*** Opening Excerpted records ***

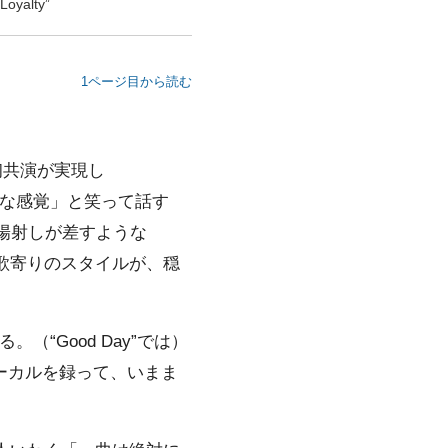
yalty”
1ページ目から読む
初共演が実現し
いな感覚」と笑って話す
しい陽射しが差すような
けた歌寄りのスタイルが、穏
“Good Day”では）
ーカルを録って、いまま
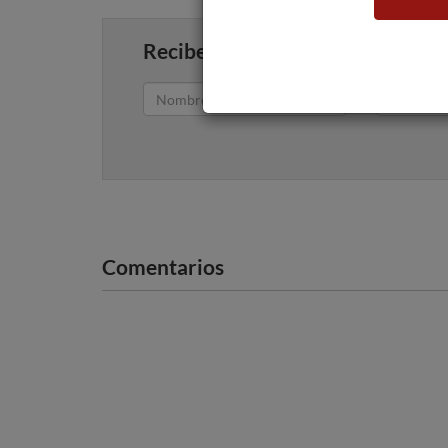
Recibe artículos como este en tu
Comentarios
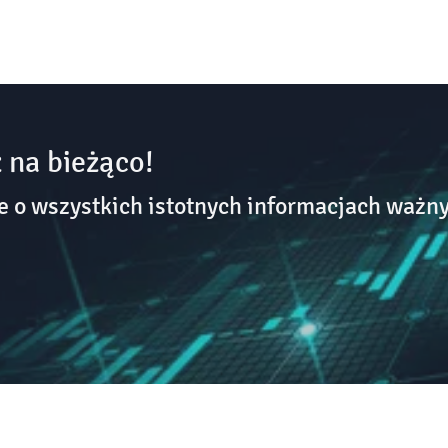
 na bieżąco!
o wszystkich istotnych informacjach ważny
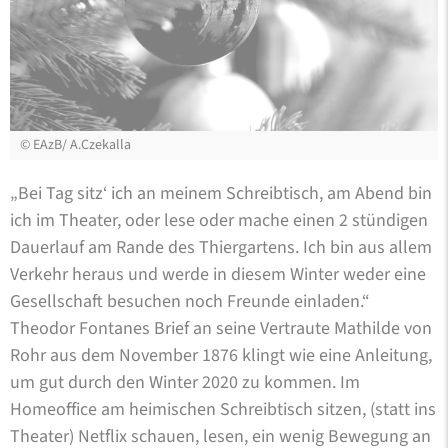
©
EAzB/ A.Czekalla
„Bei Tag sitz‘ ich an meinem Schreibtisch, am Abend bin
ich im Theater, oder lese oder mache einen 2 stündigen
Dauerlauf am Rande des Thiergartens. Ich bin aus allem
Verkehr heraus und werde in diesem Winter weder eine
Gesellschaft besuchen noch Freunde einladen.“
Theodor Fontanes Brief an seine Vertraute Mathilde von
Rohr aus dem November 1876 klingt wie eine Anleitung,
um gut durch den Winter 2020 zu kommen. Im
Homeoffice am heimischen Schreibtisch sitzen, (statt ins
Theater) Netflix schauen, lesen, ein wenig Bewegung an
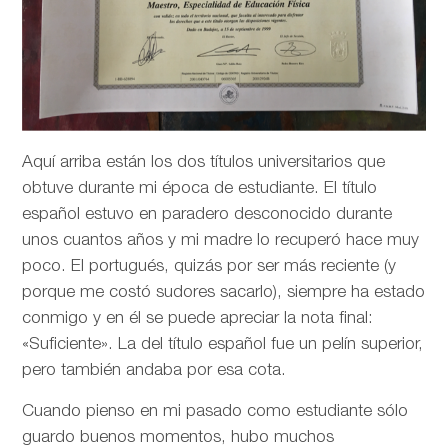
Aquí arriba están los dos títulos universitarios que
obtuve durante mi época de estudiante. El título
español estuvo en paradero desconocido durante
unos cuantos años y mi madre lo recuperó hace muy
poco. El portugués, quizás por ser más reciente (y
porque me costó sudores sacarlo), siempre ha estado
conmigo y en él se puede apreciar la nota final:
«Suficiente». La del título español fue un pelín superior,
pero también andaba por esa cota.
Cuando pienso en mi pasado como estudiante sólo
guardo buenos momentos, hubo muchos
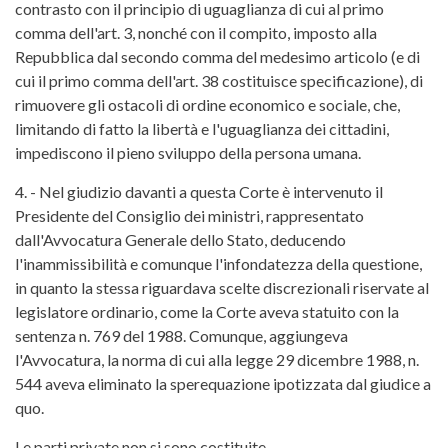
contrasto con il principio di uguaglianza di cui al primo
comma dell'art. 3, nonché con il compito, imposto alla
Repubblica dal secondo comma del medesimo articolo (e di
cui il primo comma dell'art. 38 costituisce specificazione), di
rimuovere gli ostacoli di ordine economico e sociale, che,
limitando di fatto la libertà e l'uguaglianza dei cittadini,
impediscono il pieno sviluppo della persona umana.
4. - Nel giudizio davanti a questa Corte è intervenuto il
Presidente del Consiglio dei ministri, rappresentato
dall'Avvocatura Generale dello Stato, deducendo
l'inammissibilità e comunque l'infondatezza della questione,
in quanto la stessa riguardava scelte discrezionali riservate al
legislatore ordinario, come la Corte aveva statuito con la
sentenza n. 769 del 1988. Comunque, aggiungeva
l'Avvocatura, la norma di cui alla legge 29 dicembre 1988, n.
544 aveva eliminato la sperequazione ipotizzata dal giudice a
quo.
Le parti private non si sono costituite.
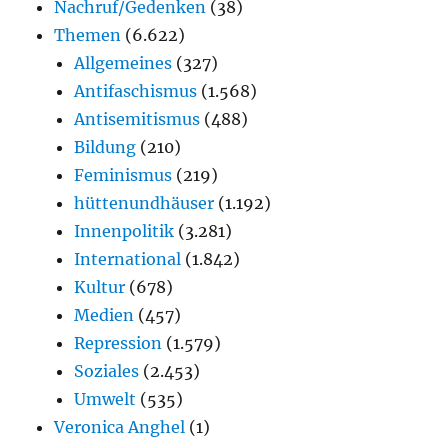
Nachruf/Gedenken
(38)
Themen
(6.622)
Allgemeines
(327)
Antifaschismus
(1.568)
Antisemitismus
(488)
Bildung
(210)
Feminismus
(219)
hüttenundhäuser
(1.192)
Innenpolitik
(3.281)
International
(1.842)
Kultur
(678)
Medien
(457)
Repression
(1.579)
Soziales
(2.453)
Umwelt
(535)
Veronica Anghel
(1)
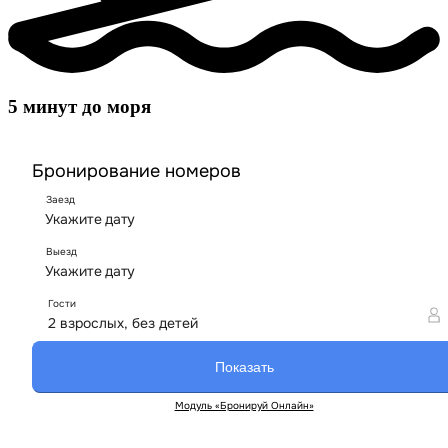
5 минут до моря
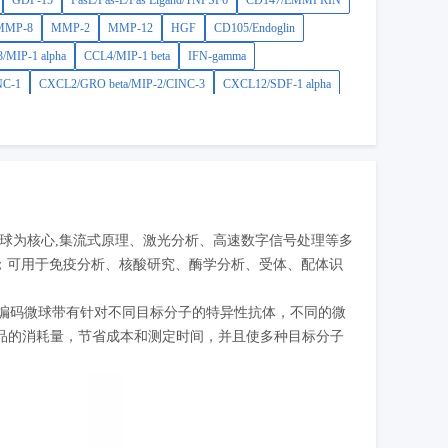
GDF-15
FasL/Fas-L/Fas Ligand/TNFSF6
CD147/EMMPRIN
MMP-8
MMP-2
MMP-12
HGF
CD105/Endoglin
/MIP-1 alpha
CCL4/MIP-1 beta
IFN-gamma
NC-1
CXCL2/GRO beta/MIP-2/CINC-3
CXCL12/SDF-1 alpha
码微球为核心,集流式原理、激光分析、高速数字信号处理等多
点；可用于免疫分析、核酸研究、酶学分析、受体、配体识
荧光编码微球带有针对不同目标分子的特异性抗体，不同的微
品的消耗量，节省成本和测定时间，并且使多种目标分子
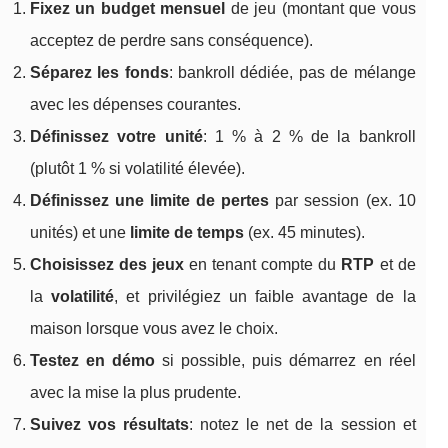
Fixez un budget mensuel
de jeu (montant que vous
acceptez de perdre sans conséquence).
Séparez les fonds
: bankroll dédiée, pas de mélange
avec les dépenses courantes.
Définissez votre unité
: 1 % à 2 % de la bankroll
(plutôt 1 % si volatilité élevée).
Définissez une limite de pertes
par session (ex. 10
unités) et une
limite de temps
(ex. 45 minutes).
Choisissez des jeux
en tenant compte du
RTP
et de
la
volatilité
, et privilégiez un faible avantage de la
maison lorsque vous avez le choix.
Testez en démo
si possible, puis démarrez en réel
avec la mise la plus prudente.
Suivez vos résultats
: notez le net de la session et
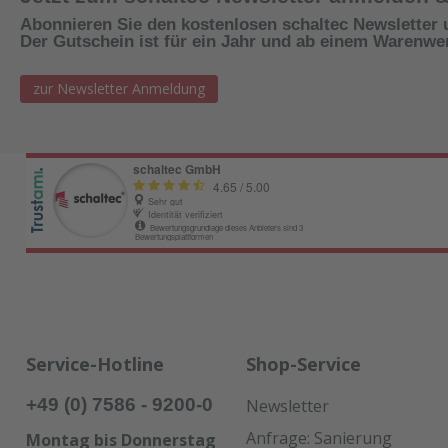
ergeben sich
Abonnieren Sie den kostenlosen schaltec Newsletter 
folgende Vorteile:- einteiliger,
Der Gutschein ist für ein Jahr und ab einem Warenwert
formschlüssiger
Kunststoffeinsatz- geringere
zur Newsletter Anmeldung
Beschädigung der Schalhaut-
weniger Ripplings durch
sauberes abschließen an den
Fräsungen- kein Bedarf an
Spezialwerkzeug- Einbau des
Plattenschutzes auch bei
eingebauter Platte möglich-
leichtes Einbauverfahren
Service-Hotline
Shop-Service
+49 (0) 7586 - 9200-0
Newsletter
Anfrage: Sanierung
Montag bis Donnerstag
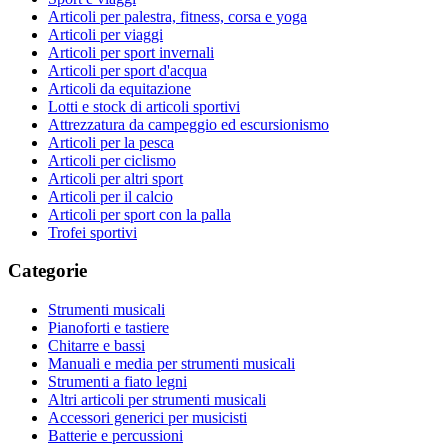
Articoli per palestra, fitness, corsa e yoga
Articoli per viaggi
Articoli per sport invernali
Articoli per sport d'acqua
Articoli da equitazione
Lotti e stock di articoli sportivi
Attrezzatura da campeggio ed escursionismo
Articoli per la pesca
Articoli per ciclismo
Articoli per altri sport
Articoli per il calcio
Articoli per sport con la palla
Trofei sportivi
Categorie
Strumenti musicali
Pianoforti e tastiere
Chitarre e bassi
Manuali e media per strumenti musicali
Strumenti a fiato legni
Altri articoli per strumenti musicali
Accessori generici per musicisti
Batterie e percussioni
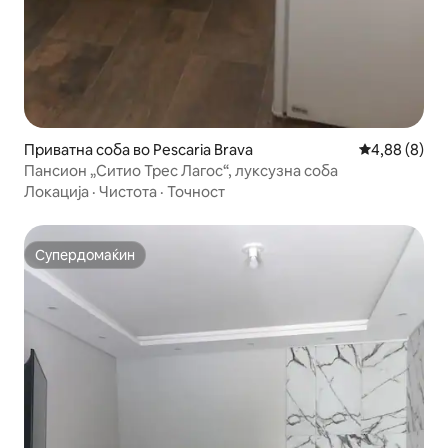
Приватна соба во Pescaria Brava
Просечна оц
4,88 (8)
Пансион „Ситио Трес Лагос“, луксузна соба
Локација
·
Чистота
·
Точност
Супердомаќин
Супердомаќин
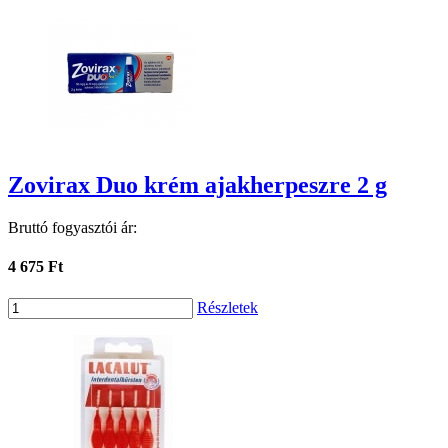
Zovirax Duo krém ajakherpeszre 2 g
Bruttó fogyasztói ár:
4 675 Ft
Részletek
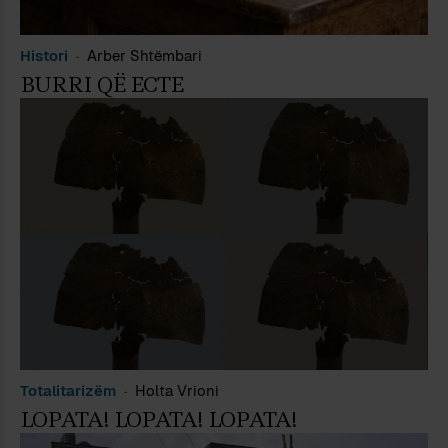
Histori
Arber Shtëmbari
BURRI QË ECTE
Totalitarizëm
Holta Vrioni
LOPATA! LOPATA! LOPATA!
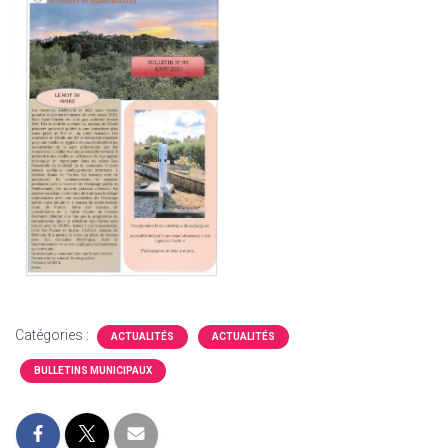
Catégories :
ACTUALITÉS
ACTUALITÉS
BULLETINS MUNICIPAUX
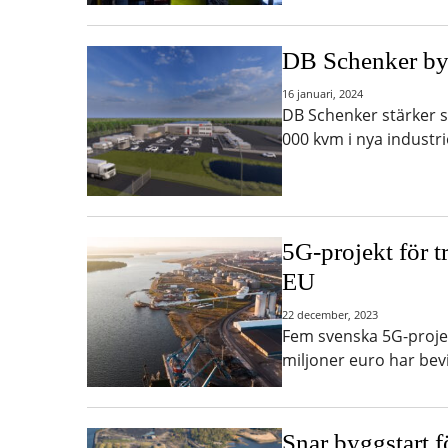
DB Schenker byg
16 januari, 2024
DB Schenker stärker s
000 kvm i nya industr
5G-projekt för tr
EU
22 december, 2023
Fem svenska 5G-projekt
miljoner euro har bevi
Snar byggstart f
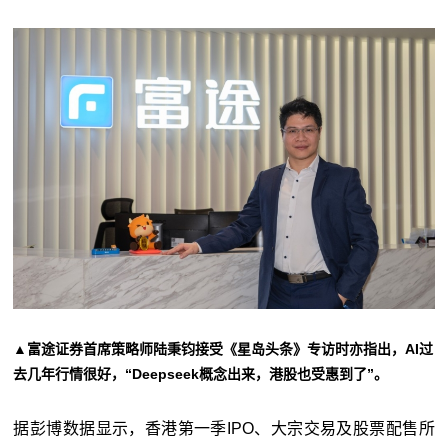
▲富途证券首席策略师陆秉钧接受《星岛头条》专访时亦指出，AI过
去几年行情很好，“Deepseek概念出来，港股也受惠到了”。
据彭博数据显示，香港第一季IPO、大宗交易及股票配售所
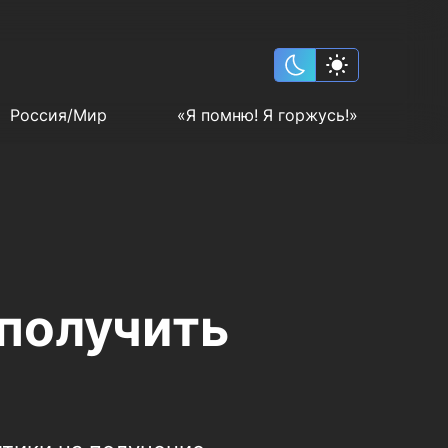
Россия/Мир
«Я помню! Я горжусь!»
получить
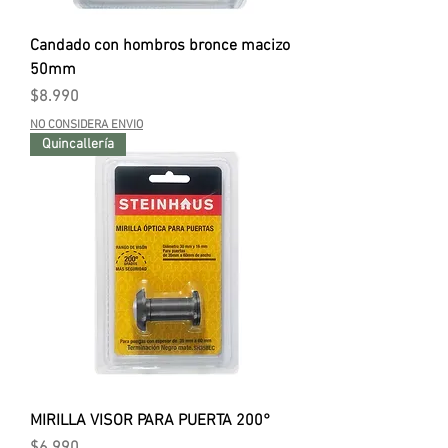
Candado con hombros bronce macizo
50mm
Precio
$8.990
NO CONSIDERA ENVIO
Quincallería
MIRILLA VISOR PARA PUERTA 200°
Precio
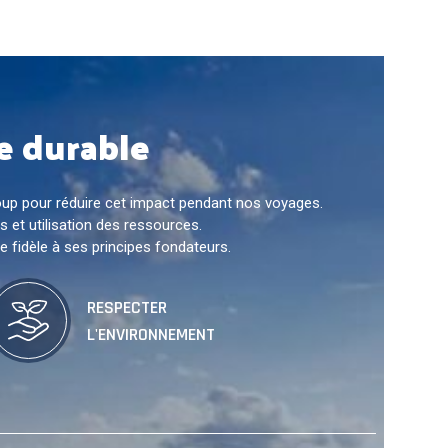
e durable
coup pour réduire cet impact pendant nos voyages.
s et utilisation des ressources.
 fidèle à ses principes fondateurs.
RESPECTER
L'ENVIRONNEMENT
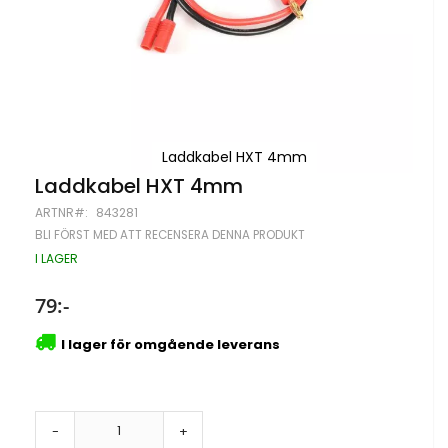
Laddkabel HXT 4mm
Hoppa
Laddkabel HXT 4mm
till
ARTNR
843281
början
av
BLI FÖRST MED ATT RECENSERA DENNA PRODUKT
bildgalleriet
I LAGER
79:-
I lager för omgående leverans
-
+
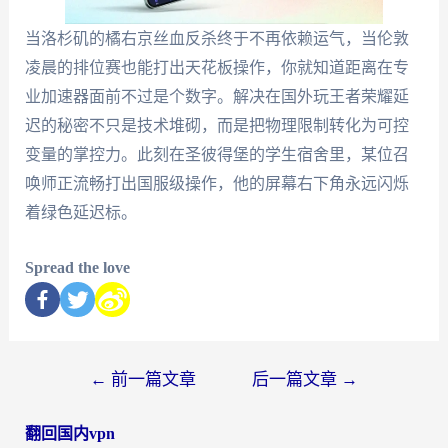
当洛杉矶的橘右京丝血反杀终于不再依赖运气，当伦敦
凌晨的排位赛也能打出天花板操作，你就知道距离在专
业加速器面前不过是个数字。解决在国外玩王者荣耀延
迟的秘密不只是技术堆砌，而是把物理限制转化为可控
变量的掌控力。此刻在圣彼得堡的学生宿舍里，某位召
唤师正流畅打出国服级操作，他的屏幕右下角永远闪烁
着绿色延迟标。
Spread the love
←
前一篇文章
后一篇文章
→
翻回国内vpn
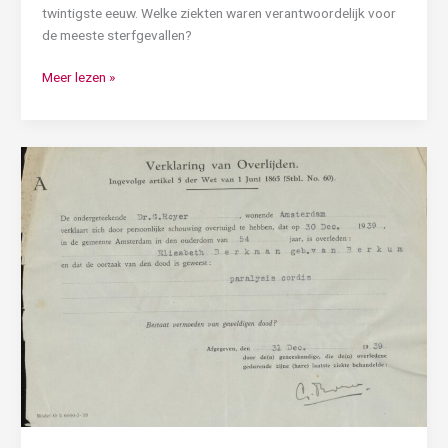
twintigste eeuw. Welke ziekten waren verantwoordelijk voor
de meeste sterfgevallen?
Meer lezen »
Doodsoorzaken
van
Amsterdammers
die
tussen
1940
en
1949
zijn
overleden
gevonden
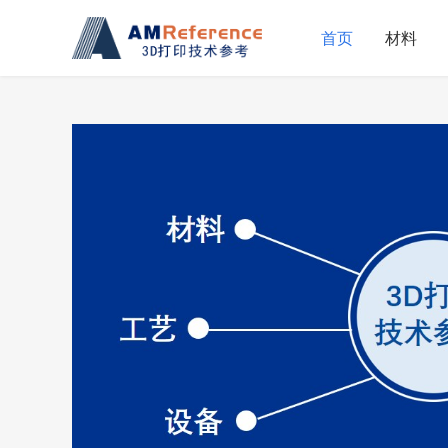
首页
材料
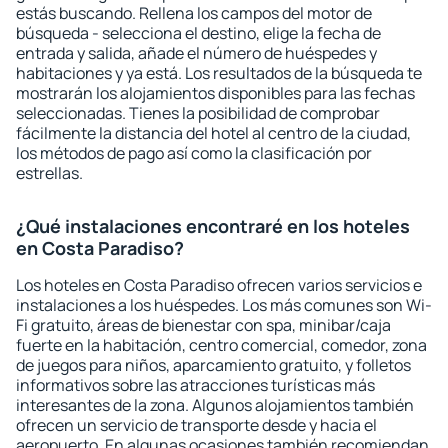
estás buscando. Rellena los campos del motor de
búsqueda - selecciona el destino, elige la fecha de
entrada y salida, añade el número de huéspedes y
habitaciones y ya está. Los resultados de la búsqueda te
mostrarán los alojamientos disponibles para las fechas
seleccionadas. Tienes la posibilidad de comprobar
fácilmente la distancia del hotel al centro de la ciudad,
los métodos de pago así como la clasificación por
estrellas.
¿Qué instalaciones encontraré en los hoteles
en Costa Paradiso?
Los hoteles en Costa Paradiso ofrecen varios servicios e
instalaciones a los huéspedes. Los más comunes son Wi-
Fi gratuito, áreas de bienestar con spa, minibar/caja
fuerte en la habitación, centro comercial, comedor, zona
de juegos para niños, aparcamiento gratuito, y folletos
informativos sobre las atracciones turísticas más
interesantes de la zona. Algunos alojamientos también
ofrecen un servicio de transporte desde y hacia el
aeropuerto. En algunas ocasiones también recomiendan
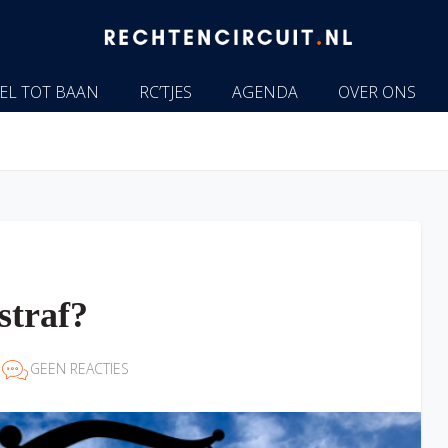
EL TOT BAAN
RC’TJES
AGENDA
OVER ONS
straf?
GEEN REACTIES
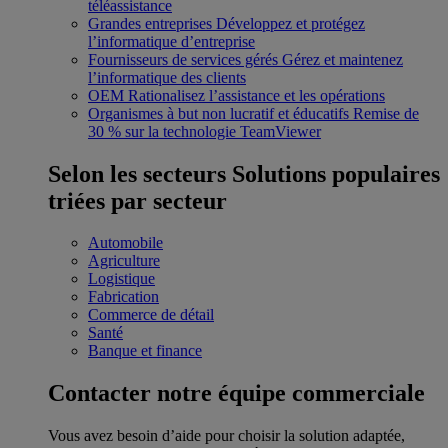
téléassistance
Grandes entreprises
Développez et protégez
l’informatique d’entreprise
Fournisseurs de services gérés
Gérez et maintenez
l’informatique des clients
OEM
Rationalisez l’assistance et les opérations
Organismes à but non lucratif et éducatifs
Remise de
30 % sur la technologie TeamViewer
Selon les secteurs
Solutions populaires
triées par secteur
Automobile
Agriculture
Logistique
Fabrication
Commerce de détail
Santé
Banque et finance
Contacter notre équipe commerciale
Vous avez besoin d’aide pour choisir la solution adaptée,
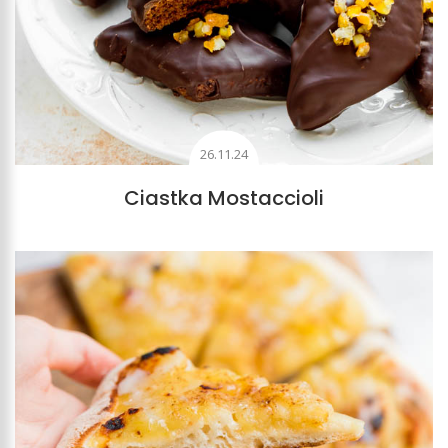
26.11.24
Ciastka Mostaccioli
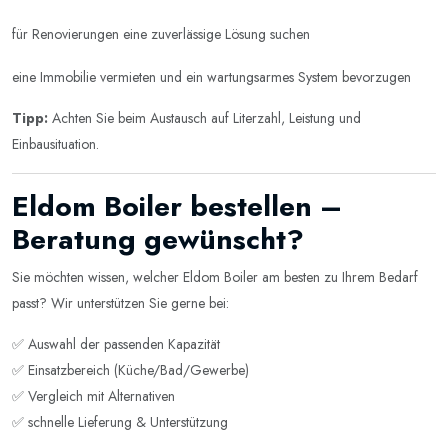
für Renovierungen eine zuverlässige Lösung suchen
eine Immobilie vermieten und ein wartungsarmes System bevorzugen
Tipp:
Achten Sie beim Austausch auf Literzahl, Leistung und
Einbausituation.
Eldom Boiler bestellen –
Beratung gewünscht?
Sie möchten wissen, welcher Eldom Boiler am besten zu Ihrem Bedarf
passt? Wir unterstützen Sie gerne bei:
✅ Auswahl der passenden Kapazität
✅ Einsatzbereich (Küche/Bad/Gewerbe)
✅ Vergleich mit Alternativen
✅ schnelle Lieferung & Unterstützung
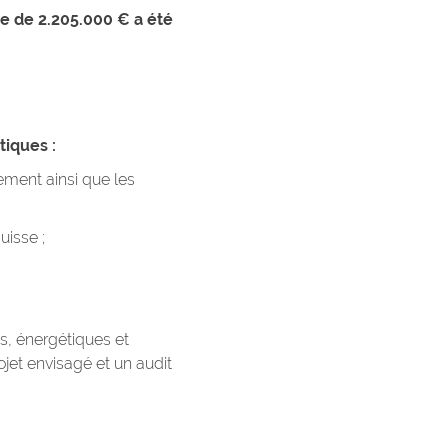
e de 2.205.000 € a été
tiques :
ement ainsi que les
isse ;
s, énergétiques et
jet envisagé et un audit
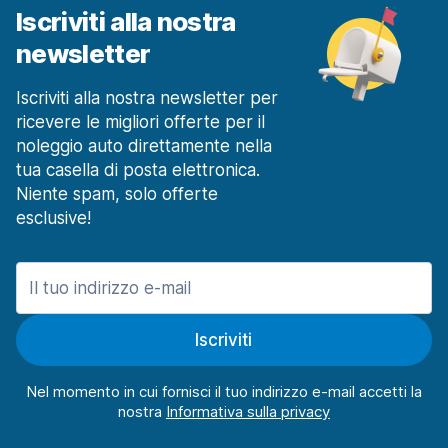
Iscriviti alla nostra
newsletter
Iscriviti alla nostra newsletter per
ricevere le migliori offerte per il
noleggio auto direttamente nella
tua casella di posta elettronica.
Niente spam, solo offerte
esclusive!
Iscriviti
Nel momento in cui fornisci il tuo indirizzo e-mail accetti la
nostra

*** Closing Excerpted records ***

### What you have to do
Would you please repeat only the lines above, beginning at the one that has "Theodor Fontanes Brief" and stopping after the one that has "obtuve durante mi", exactly and with no pictures?

### Response to this task
Theodor Fontanes Brief an seine Vertraute Mathilde von
Rohr aus dem November 1876 klingt wie eine Anleitung,
um gut durch den Winter 2020 zu kommen. Im
Homeoffice am heimischen Schreibtisch sitzen, (statt ins
Theater) Netflix schauen, lesen, ein wenig Bewegung an
Aquí arriba están los dos títulos universitarios que
obtuve durante mi época de estudiante. El título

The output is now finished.